Friday, October 26, 2012

Cognitive Distortion # 3, Mental Filter

Mental filtering is akin to "discounting the positive" (distortion #4).  Have you ever played a  game and missed a goal you were positioned well for and then kicked yourself mentally for days over that missed shot?  Or sung in a choir and come in loudly a measure too soon in one of the pieces and cringed for weeks afterwards as your mind reviewed it again and again?  Or served as a missionary for a couple of years and, like most young missionaries, made a couple of really bad cultural faux pas in the course of your mission that still come leaping back to the forefront of your mind every time you reflect on your time there?  Or made a presentation where most people responded positively but one person made a mild critique of it and you just can't stop feeling constantly awful about the thing he pointed out?  Or had a medical procedure that was painful and then healed and all you focus on is how horrible the pain was?  I know I have done some of those things.

When you have an experience that has a single negative detail and you dwell on and suffer over that one detail more than any other aspect of that experience you are doing mental filtering.  I do it sometimes. It's hard to get my mind off that one negative.  I think that's partly due to the fact that I, like many people, have grown up in a culture that teaches us to try to eliminate failures and mistakes in our lives, so we tend to notice and focus on them.  However, there is a difference between noticing a mistake enough to change and avoid making it again and focusing on that mistake and beating yourself up about it for days, weeks, months or years afterwards.  The former is being clear-eyed and on the road to improvement.  The latter is called identifying yourself by your errors.  

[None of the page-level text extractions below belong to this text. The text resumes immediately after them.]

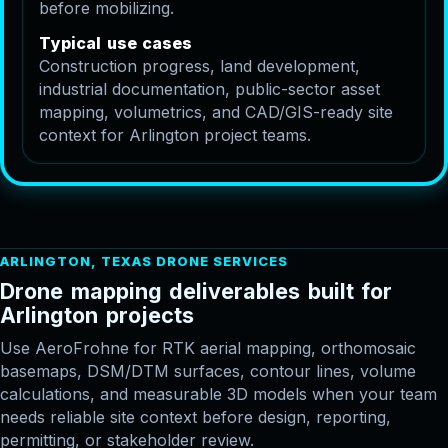
before mobilizing.
T
y
p
i
c
a
l
u
s
e
c
a
s
e
s
Construction progress, land development,
industrial documentation, public-sector asset
mapping, volumetrics, and CAD/GIS-ready site
context for Arlington project teams.
ARLINGTON, TEXAS DRONE SERVICES
D
r
o
n
e
m
a
p
p
i
n
g
d
e
l
i
v
e
r
a
b
l
e
s
b
u
i
l
t
f
o
r
A
r
l
i
n
g
t
o
n
p
r
o
j
e
c
t
s
Use AeroFrohne for RTK aerial mapping, orthomosaic
basemaps, DSM/DTM surfaces, contour lines, volume
calculations, and measurable 3D models when your team
needs reliable site context before design, reporting,
permitting, or stakeholder review.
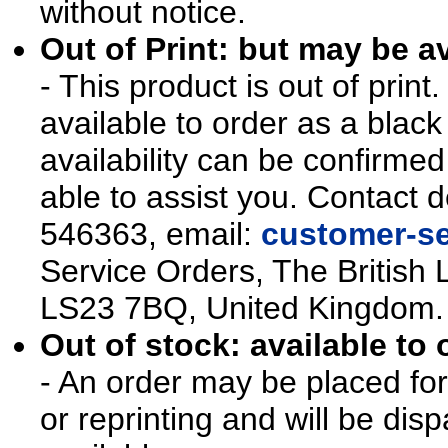
without notice.
Out of Print: but may be av
- This product is out of prin
available to order as a blac
availability can be confirmed
able to assist you. Contact d
546363, email:
customer-se
Service Orders, The British 
LS23 7BQ, United Kingdom.
Out of stock: available to 
- An order may be placed for t
or reprinting and will be d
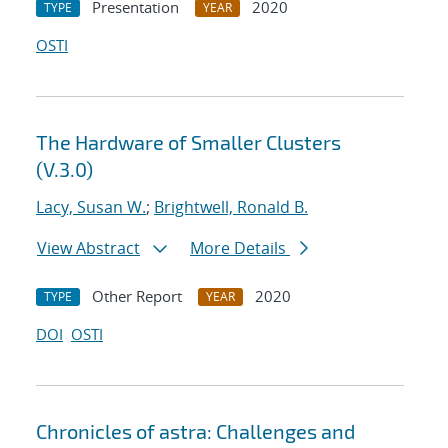
Presentation
2020
TYPE
YEAR
OSTI
The Hardware of Smaller Clusters
(V.3.0)
Lacy, Susan W.
;
Brightwell, Ronald B.
View Abstract
More Details
Other Report
2020
TYPE
YEAR
DOI
OSTI
Chronicles of astra: Challenges and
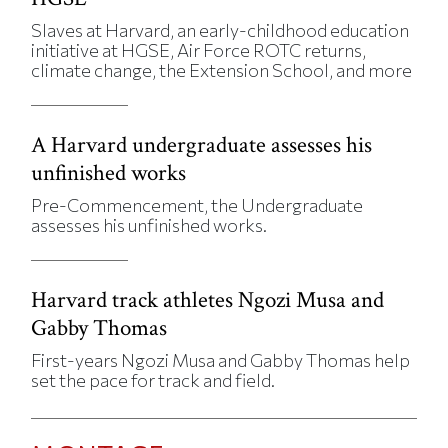
Slaves at Harvard, an early-childhood education
initiative at HGSE, Air Force ROTC returns,
climate change, the Extension School, and more
A Harvard undergraduate assesses his
unfinished works
Pre-Commencement, the Undergraduate
assesses his unfinished works.
Harvard track athletes Ngozi Musa and
Gabby Thomas
First-years Ngozi Musa and Gabby Thomas help
set the pace for track and field.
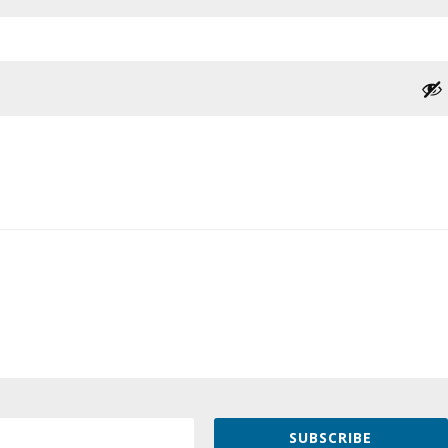
SUBSCRIBE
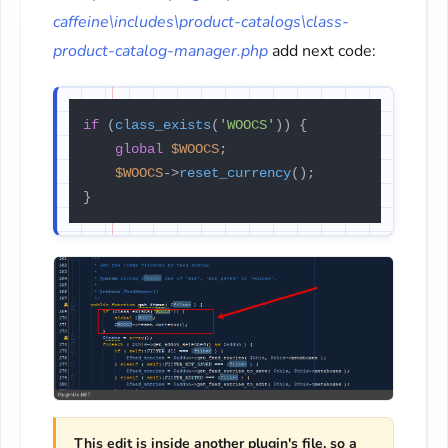
caffeine\includes\product-catalogs\class-
product-catalog-manager.php
add next code:
if
 (
class_exists
(
'WOOCS'
)) {

global
$WOOCS
;

$WOOCS
->
reset_currency
();

}
This edit is inside another plugin's file, so a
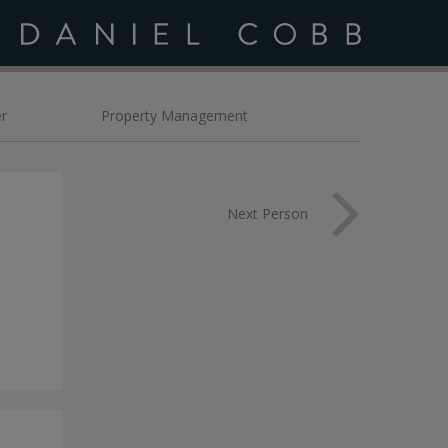
bb
r
Property Management
Next Person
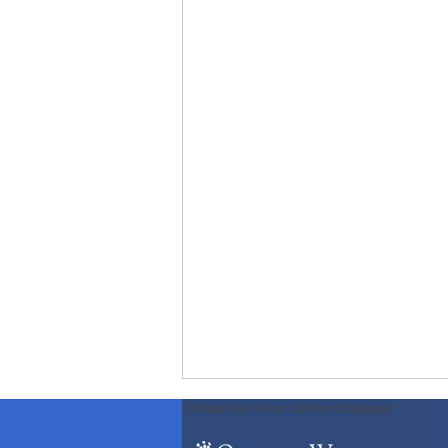
ODWeb Peel Away:
ODWeb Wallpaper:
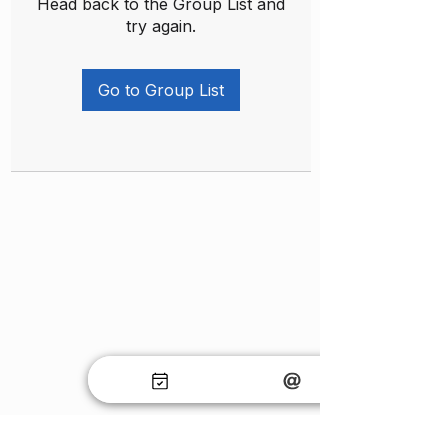
Head back to the Group List and
try again.
Go to Group List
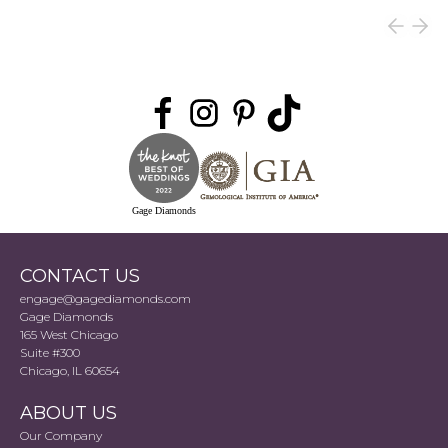
Gage Diamonds
CONTACT US
engage@gagediamonds.com
Gage Diamonds
165 West Chicago
Suite #300
Chicago, IL 60654
ABOUT US
Our Company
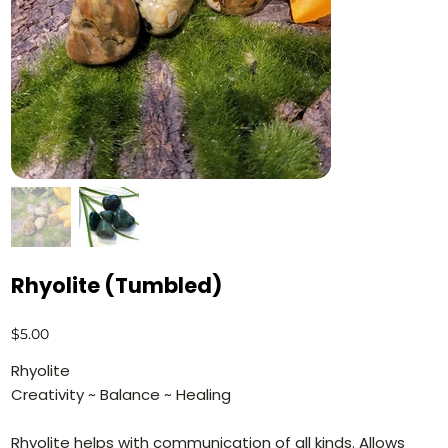
Rhyolite (Tumbled)
Price
$5.00
Rhyolite
Creativity ~ Balance ~ Healing
Rhyolite helps with communication of all kinds. Allows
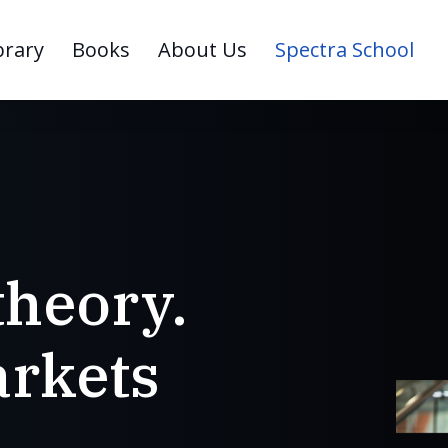
brary
Books
About Us
Spectra School
theory.
rkets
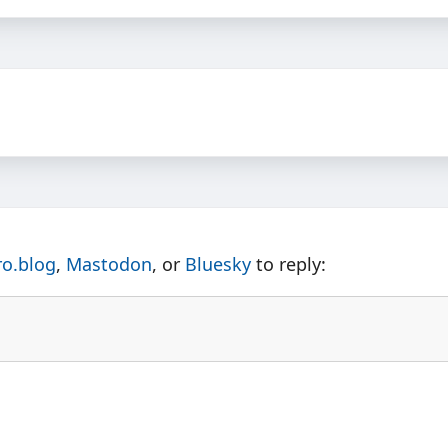
ro.blog
,
Mastodon
, or
Bluesky
to reply:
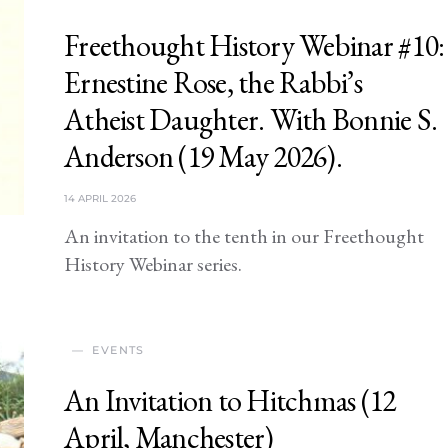
Freethought History Webinar #10:
Ernestine Rose, the Rabbi’s
Atheist Daughter. With Bonnie S.
Anderson (19 May 2026).
14 APRIL 2026
An invitation to the tenth in our Freethought
History Webinar series.
EVENTS
An Invitation to Hitchmas (12
April, Manchester)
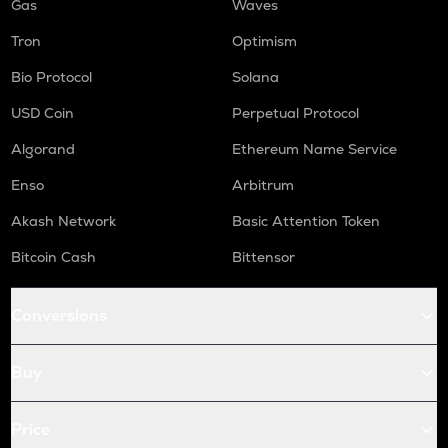
Gas
Waves
Tron
Optimism
Bio Protocol
Solana
USD Coin
Perpetual Protocol
Algorand
Ethereum Name Service
Enso
Arbitrum
Akash Network
Basic Attention Token
Bitcoin Cash
Bittensor
Conversions
Buy
Price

I think it's clear that identifying someone we know by her errors is one of the heights of disregard and cold-heartedness, that doing so makes it even harder for that person to have hope she can change or live an error down.  We know that for the vast majority of people, including you,  loving-kindness, not error-rehashing, is what enables them to change for the better.  But those of us who wouldn't dream of doing that error-rehashing to others often easily do it to ourselves.

1 comment:

BrieAnn said...

I've been enjoying your cognitive distortion series. I picked up David Burns's Feeling Good: The New Mood Therapy from the library today and am looking forward to diving in.